Seems there are studies that suggest men who play extreme metal, want to impress other men. Is it so?
The study is centered around three existing models for explaining humanity’s drive to create art of all sorts (including music):
1) The mate attraction model, which proposes that humans (especially men, according to this theory) create art in order to attract potential mating partners,
2) The status-seeking model, which postulates that humans, both men, and women (but again, predominantly men), engage in creative cultural displays in order to impress members of the same sex (and occasionally those of the opposite one) in order to gain prestige, and…
3) …The cognitive byproduct model, argues that art in all its forms doesn’t serve a specific function.

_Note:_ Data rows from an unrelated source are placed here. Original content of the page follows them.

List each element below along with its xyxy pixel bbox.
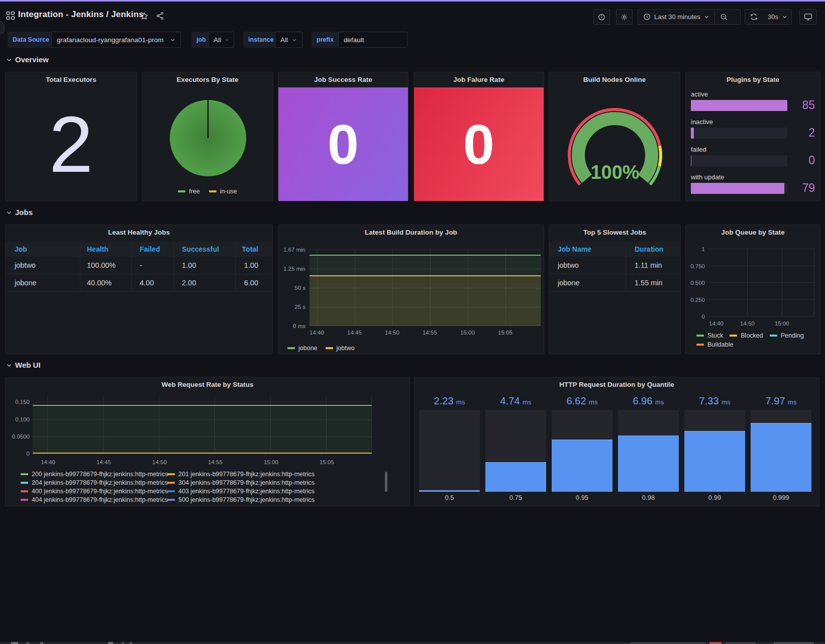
legend-item-in-use[interactable]: in-use bbox=[209, 188, 237, 195]
legend-item-201[interactable]: 201 jenkins-b99778679-fhjkz:jenkins:http… bbox=[167, 470, 314, 478]
legend-item-blocked[interactable]: Blocked bbox=[730, 332, 763, 339]
panel-http-duration-quantile[interactable]: HTTP Request Duration by Quantile 2.23 m… bbox=[414, 377, 819, 506]
panel-plugins-by-state[interactable]: Plugins by State active 85 inactive 2 fa… bbox=[685, 72, 820, 201]
panel-title[interactable]: HTTP Request Duration by Quantile bbox=[415, 377, 819, 392]
section-overview[interactable]: Overview bbox=[6, 55, 49, 64]
star-icon[interactable] bbox=[140, 12, 149, 21]
stuck-swatch bbox=[696, 335, 704, 337]
legend-item-jobone[interactable]: jobone bbox=[287, 345, 318, 352]
instance-filter-chip: instance bbox=[243, 32, 279, 48]
legend-item-500[interactable]: 500 jenkins-b99778679-fhjkz:jenkins:http… bbox=[167, 495, 314, 504]
build-duration-plot bbox=[310, 250, 541, 326]
table-row[interactable]: jobtwo 100.00% - 1.00 1.00 bbox=[6, 257, 272, 274]
panel-title[interactable]: Total Executors bbox=[6, 72, 137, 87]
dashboards-grid-icon[interactable] bbox=[6, 11, 15, 20]
legend-scrollbar[interactable] bbox=[385, 472, 387, 492]
share-icon[interactable] bbox=[156, 12, 164, 20]
col-job[interactable]: Job bbox=[15, 245, 27, 253]
legend-item-free[interactable]: free bbox=[178, 188, 200, 195]
prefix-input[interactable]: default bbox=[338, 32, 407, 48]
panel-title[interactable]: Job Success Rate bbox=[278, 72, 408, 87]
panel-title[interactable]: Web Request Rate by Status bbox=[6, 377, 409, 392]
panel-title[interactable]: Top 5 Slowest Jobs bbox=[549, 225, 680, 240]
col-health[interactable]: Health bbox=[87, 245, 109, 253]
plugin-with-update-value: 79 bbox=[789, 181, 815, 195]
legend-item-200[interactable]: 200 jenkins-b99778679-fhjkz:jenkins:http… bbox=[21, 470, 167, 478]
legend-item-pending[interactable]: Pending bbox=[770, 332, 804, 339]
col-failed[interactable]: Failed bbox=[140, 245, 160, 253]
legend-item-304[interactable]: 304 jenkins-b99778679-fhjkz:jenkins:http… bbox=[167, 478, 314, 487]
job-failure-rate-value: 0 bbox=[463, 112, 494, 177]
col-duration[interactable]: Duration bbox=[635, 245, 664, 253]
refresh-interval-picker[interactable]: 30s bbox=[763, 10, 792, 24]
legend-item-403[interactable]: 403 jenkins-b99778679-fhjkz:jenkins:http… bbox=[167, 487, 314, 495]
panel-total-executors[interactable]: Total Executors 2 bbox=[5, 72, 137, 201]
section-jobs[interactable]: Jobs bbox=[6, 208, 33, 217]
legend-item-400[interactable]: 400 jenkins-b99778679-fhjkz:jenkins:http… bbox=[21, 487, 167, 495]
status-500-swatch bbox=[167, 499, 175, 501]
prefix-filter-chip: prefix bbox=[312, 32, 339, 48]
panel-info-button[interactable] bbox=[593, 9, 610, 25]
dashboard-settings-button[interactable] bbox=[616, 9, 633, 25]
table-row[interactable]: jobtwo 1.11 min bbox=[549, 257, 680, 274]
panel-web-request-rate[interactable]: Web Request Rate by Status 0.150 0.100 0… bbox=[5, 377, 410, 506]
legend-item-404[interactable]: 404 jenkins-b99778679-fhjkz:jenkins:http… bbox=[21, 495, 167, 504]
legend-item-stuck[interactable]: Stuck bbox=[696, 332, 723, 339]
status-304-swatch bbox=[167, 482, 175, 484]
plugin-row-inactive: inactive 2 bbox=[691, 118, 815, 144]
quantile-bar bbox=[684, 431, 745, 492]
panel-least-healthy-jobs[interactable]: Least Healthy Jobs Job Health Failed Suc… bbox=[5, 225, 273, 354]
instance-filter-select[interactable]: All bbox=[275, 32, 302, 48]
col-job-name[interactable]: Job Name bbox=[558, 245, 591, 253]
build-nodes-value: 100% bbox=[590, 162, 639, 183]
quantile-bar bbox=[751, 423, 811, 492]
section-webui[interactable]: Web UI bbox=[6, 361, 41, 369]
panel-job-queue-by-state[interactable]: Job Queue by State 1 0.750 0.500 0.250 0… bbox=[685, 225, 820, 354]
tv-mode-button[interactable] bbox=[799, 9, 817, 25]
job-filter-value: All bbox=[214, 36, 221, 44]
panel-title[interactable]: Job Queue by State bbox=[686, 225, 820, 240]
jobtwo-swatch bbox=[326, 347, 333, 349]
job-filter-select[interactable]: All bbox=[208, 32, 234, 48]
panel-title[interactable]: Job Falure Rate bbox=[414, 72, 544, 87]
refresh-button[interactable] bbox=[745, 10, 763, 24]
panel-title[interactable]: Build Nodes Online bbox=[549, 72, 680, 87]
clock-icon bbox=[643, 13, 651, 21]
col-successful[interactable]: Successful bbox=[182, 245, 219, 253]
chevron-down-icon bbox=[170, 37, 175, 43]
panel-title[interactable]: Least Healthy Jobs bbox=[6, 225, 272, 240]
buildable-swatch bbox=[696, 344, 704, 346]
status-400-swatch bbox=[21, 490, 28, 492]
panel-top5-slowest-jobs[interactable]: Top 5 Slowest Jobs Job Name Duration job… bbox=[549, 225, 681, 354]
panel-job-success-rate[interactable]: Job Success Rate 0 bbox=[278, 72, 408, 201]
panel-build-nodes-online[interactable]: Build Nodes Online 100% bbox=[549, 72, 680, 201]
chevron-down-icon bbox=[292, 37, 297, 43]
table-row[interactable]: jobone 40.00% 4.00 2.00 6.00 bbox=[6, 274, 272, 292]
total-executors-value: 2 bbox=[49, 99, 93, 190]
legend-item-buildable[interactable]: Buildable bbox=[696, 341, 733, 348]
table-row[interactable]: jobone 1.55 min bbox=[549, 274, 680, 292]
panel-title[interactable]: Executors By State bbox=[142, 72, 273, 87]
job-chip-label: job bbox=[196, 36, 206, 43]
datasource-select[interactable]: grafanacloud-ryanggrafana01-prom bbox=[51, 32, 181, 48]
panel-latest-build-duration[interactable]: Latest Build Duration by Job 1.67 min 1.… bbox=[278, 225, 544, 354]
panel-executors-by-state[interactable]: Executors By State free in-use bbox=[142, 72, 273, 201]
zoom-out-button[interactable] bbox=[715, 10, 733, 24]
time-range-picker[interactable]: Last 30 minutes bbox=[638, 10, 714, 24]
status-201-series-line bbox=[33, 453, 372, 454]
panel-title[interactable]: Latest Build Duration by Job bbox=[278, 225, 544, 240]
col-total[interactable]: Total bbox=[242, 245, 258, 253]
plugin-inactive-value: 2 bbox=[789, 126, 815, 140]
page-title[interactable]: Integration - Jenkins / Jenkins bbox=[18, 10, 144, 20]
legend-item-204[interactable]: 204 jenkins-b99778679-fhjkz:jenkins:http… bbox=[21, 478, 167, 487]
section-webui-label: Web UI bbox=[15, 361, 41, 369]
legend-item-jobtwo[interactable]: jobtwo bbox=[326, 345, 355, 352]
plugin-failed-value: 0 bbox=[789, 154, 815, 167]
pending-swatch bbox=[770, 335, 777, 337]
blocked-swatch bbox=[730, 335, 737, 337]
plugin-row-active: active 85 bbox=[691, 90, 815, 117]
build-nodes-gauge: 100% bbox=[549, 88, 681, 189]
quantile-bar bbox=[618, 436, 679, 492]
panel-title[interactable]: Plugins by State bbox=[686, 72, 820, 87]
panel-job-failure-rate[interactable]: Job Falure Rate 0 bbox=[414, 72, 544, 201]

Dudes who practice chords want to get laid more; dudes who play fast want to impress other dudes? Well…
After comparing all of these parameters against each other, the study certainly came up with some interesting findings.
“Significant positive correlations” were found between time spent playing chords, the number of lifetime sexual partners, and the desire to engage in casual sex. In short, dudes who spend more time playing chords want to get laid more, and a fair few of them succeed in that pursuit.

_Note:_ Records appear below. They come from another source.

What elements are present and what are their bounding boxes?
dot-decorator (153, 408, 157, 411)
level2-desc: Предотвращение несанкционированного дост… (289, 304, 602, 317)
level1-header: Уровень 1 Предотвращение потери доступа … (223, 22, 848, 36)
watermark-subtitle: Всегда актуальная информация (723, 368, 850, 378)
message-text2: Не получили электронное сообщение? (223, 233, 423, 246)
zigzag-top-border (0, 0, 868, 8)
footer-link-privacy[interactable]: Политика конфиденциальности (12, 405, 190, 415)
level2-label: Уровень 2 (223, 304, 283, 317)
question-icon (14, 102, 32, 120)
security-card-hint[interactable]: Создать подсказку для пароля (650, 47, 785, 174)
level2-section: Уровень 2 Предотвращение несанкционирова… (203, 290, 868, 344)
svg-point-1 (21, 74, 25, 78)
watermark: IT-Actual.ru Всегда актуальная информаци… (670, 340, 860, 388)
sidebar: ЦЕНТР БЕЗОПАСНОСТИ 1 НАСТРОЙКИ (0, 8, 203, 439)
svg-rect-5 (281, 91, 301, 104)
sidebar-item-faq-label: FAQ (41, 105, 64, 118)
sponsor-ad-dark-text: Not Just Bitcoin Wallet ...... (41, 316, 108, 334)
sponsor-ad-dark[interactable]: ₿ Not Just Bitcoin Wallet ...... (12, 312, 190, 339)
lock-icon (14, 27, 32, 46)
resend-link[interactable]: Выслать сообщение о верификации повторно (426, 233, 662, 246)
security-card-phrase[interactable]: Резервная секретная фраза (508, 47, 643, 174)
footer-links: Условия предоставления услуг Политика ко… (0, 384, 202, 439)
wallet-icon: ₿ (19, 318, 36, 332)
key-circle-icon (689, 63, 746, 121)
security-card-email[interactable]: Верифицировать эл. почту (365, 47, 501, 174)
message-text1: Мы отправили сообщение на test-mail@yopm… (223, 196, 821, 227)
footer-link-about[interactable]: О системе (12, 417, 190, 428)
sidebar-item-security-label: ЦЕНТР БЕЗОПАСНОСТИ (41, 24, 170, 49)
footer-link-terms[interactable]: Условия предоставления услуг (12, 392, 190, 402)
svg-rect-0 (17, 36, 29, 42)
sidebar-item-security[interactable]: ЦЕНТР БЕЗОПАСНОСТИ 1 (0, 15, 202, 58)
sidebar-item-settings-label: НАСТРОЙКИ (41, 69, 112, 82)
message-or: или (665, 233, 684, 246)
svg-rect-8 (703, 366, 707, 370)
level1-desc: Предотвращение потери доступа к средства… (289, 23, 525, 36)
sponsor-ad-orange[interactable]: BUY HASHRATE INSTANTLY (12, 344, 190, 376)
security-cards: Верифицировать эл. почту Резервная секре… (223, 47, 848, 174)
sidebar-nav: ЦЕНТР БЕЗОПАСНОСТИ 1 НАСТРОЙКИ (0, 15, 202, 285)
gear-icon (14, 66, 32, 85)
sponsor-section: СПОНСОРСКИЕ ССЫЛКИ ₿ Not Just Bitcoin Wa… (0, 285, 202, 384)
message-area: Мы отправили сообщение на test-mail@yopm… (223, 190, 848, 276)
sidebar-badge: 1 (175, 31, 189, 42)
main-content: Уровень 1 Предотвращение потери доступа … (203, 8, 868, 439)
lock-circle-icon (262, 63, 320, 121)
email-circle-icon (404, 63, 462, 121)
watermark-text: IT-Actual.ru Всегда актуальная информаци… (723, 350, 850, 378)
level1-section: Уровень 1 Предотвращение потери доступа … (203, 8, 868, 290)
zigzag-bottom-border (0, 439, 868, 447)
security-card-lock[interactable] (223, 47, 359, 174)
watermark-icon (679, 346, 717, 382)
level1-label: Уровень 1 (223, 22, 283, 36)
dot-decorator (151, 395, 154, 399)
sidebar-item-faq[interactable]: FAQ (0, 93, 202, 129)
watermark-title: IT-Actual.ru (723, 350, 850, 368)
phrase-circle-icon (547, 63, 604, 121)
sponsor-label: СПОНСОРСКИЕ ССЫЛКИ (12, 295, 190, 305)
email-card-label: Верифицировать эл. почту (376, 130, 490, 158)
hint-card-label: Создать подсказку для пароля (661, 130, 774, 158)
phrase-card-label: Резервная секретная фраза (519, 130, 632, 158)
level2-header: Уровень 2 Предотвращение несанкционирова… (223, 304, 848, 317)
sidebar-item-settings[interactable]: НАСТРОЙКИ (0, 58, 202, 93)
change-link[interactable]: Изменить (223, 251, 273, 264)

When it comes to aspects of “extreme metal” playstyle, a positive correlation was only found between the participants’ speed of playing and their overall intrasexual competitiveness score. Even then, the participants’ playing speed could only be used to successfully predict superiority enjoyment, but not inferiority frustration. […]
Research shows that heterosexual men who learn to play extreme metal guitar are mostly motivated to do so in order to impress other heterosexual men.